WHAT YOU ARE ASKED TO DO
Across the listing below, work out how many lines include the word "tiếp". Give the number alone.

——

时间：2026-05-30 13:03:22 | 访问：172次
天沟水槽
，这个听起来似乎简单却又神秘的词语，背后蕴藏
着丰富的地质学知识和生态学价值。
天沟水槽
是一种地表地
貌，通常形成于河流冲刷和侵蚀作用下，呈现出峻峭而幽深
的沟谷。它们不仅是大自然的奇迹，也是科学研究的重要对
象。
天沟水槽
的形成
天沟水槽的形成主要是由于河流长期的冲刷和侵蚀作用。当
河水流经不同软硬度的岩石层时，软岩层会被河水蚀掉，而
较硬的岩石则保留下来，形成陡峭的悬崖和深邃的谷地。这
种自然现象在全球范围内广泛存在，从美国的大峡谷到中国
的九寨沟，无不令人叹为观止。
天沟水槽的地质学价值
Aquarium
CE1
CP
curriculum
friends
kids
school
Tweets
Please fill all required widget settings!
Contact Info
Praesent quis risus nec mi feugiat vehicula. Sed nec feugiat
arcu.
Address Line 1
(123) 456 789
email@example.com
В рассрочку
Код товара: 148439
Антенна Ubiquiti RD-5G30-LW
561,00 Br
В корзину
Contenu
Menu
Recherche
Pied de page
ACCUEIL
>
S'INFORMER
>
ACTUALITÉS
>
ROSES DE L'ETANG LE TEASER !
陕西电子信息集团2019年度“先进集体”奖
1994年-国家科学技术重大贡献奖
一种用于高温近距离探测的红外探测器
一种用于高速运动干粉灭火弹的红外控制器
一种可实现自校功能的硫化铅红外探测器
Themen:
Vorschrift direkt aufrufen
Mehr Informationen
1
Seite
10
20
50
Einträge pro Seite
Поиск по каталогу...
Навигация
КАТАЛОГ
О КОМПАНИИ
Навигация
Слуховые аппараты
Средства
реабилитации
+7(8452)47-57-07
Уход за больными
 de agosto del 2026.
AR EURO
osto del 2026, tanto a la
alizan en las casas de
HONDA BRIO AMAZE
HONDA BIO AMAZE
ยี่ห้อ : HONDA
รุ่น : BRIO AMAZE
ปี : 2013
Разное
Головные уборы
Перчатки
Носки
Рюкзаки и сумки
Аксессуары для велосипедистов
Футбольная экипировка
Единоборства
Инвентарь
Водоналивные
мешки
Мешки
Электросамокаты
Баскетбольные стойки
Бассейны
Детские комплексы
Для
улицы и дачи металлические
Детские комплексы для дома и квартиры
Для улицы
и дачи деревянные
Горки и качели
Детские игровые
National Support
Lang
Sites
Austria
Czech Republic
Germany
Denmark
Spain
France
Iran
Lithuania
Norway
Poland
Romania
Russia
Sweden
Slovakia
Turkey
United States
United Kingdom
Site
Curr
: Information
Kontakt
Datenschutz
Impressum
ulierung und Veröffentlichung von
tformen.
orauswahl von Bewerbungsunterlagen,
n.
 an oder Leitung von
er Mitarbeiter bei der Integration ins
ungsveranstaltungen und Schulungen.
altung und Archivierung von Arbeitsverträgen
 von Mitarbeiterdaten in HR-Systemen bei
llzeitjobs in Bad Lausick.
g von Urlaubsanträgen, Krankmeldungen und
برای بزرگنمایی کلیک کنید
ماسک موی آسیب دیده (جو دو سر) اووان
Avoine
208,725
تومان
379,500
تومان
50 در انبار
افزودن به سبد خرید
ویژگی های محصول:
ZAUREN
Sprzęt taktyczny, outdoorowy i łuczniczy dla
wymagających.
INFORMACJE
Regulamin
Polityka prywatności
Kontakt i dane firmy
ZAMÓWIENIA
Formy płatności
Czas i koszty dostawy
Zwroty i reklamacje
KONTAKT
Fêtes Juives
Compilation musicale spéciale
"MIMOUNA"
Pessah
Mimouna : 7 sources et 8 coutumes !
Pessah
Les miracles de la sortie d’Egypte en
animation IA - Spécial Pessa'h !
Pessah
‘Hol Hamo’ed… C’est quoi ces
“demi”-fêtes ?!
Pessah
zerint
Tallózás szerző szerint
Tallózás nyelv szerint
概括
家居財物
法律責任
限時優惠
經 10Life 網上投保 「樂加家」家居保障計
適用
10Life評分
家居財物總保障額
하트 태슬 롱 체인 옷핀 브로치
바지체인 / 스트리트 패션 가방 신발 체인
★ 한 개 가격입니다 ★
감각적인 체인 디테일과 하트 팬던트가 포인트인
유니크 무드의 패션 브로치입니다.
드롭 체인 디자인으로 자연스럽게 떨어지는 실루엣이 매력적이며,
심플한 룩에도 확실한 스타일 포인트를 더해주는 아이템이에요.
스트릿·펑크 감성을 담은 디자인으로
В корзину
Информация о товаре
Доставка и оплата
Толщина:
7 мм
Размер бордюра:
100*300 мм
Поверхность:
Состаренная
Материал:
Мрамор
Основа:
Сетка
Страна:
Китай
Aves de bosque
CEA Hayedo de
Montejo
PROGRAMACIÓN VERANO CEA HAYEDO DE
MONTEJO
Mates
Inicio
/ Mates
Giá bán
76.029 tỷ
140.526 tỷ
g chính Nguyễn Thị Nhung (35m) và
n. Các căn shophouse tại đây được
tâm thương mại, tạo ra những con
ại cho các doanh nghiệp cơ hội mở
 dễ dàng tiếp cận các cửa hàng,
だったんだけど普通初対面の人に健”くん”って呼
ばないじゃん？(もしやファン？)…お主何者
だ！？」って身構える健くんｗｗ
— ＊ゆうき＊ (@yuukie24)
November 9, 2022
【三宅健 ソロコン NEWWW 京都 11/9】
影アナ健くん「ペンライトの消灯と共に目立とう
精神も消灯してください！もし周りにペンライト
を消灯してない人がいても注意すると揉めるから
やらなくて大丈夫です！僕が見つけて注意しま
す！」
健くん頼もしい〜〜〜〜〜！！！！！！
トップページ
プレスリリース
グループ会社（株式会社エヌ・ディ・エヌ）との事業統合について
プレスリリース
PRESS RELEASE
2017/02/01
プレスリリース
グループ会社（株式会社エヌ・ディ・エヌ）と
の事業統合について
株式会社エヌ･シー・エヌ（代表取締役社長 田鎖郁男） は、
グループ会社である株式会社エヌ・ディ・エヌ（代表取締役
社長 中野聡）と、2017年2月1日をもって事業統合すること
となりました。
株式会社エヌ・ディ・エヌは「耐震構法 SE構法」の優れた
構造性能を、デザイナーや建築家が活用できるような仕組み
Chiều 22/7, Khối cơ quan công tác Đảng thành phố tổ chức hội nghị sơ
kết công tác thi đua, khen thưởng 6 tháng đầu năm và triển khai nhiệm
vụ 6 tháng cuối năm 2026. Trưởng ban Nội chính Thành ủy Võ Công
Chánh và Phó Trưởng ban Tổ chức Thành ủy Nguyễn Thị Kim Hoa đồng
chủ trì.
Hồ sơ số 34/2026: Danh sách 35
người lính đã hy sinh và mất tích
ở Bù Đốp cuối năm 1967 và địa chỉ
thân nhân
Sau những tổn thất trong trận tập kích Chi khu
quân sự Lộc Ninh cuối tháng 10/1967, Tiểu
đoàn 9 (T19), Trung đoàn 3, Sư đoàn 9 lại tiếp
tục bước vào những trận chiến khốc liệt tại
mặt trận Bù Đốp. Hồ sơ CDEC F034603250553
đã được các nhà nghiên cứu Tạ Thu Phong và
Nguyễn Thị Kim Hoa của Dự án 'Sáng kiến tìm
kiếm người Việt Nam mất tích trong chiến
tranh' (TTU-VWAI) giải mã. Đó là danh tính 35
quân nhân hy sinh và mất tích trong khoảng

——

RESULT OF THIS EXERCISE
2